Get Up! Stand Up! Show Up!
NAIDOC Week provides the perfect opportunity for us as a society to reflect, engage and be inspired by First Nations people. In equal measure it’s a chance for us to recalibrate and align our efforts in striving for greater equity in cancer care and outcomes. Aboriginal Victorians are 71% more likely to be diagnosed with cancer than non-Aboriginal Victorians and almost 2.5 times more likely to die from cancer.
This year’s theme of NAIDOC Week Get Up! Stand Up! Show Up! calls for us to work collectively towards systemic change to support and secure institutional, structural, collaborative and cooperative reforms. I think this sentiment is directly transferrable into how we improve cancer care and outcomes for Indigenous people.
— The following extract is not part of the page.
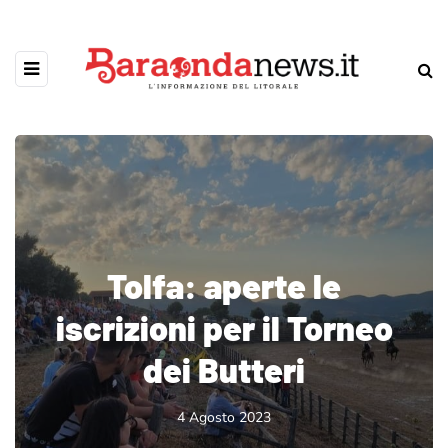
Tolfa: aperte le
iscrizioni per il Torneo
dei Butteri
4 Agosto 2023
We have more to do but I’m really proud of the progress we have made as an organisation in laying the groundwork for a more substantial imprint in equitable cancer outcomes for Indigenous people:
- Our Research and Education Lead in Aboriginal and Torres Strait Islander Health Dr Kalinda Griffiths, a Yawuru woman, has hit the ground running in leading our health equity program
- Our Health Equity Manager Vijaya Joshi, has been working tirelessly to embed an Indigenous equity lens within each of our programs and the organisation as a whole
- We have set out a specific goal to contribute to improving cancer outcomes with Aboriginal and Torres Strait Islander communities as part of our Strategic Program Plan, and
- We have partnered with the Victorian Aboriginal Community Controlled Health Organisation (VACCHO) to collaborate on lung cancer screening considerations for First Nations peoples.
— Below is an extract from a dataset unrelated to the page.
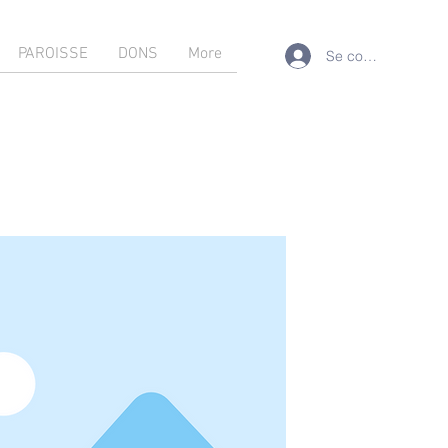
PAROISSE
DONS
More
Se connecter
National Cancer Plan's First Nations focus
As highlighted in our NAIDOC Week special Monday Lunch Livestream earlier this week, there is a specific and urgent need to understand the needs of Aboriginal and Torres Strait Islander people when it comes to facilitating culturally responsive cancer care encompassing the physical, spiritual and community needs of the person.
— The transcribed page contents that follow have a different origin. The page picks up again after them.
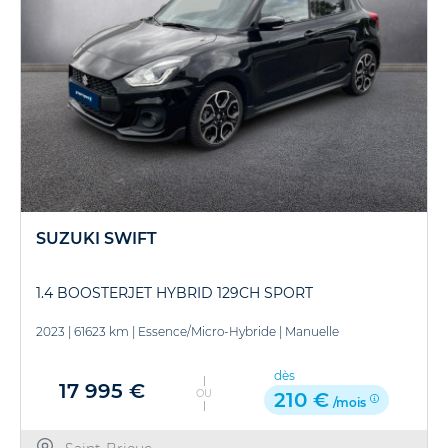
SUZUKI SWIFT
1.4 BOOSTERJET HYBRID 129CH SPORT
2023
|
61623 km
|
Essence/Micro-Hybride
|
Manuelle
dès
17 995 €
OU
210 €
/mois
Our First Nations peoples experience inequities at every point of the cancer continuum, and these inequities are cumulative in effect. Therefore, system change that challenges the status quo at all levels is what’s clearly required to drive measurable gains and ensure our trajectory towards equity for Indigenous populations has impact, momentum and sustainability.
To that end, I am pleased to see such a strong focus on Indigenous outcomes embedded throughout the emerging framework of the draft National Cancer Plan. Underlying each core strategic objective of the plan is an overarching goal to close the gap in cancer disparities between Indigenous and non-Indigenous Australians.
Missing cases cascade
The direct and indirect impacts of the pandemic continue to be felt across the community, particularly within the healthcare sector. Every month at the Victorian COVID-19 Cancer Network (VCCN) Taskforce meeting, we receive an update on cancer pathology notifications and the number of diagnoses these represent.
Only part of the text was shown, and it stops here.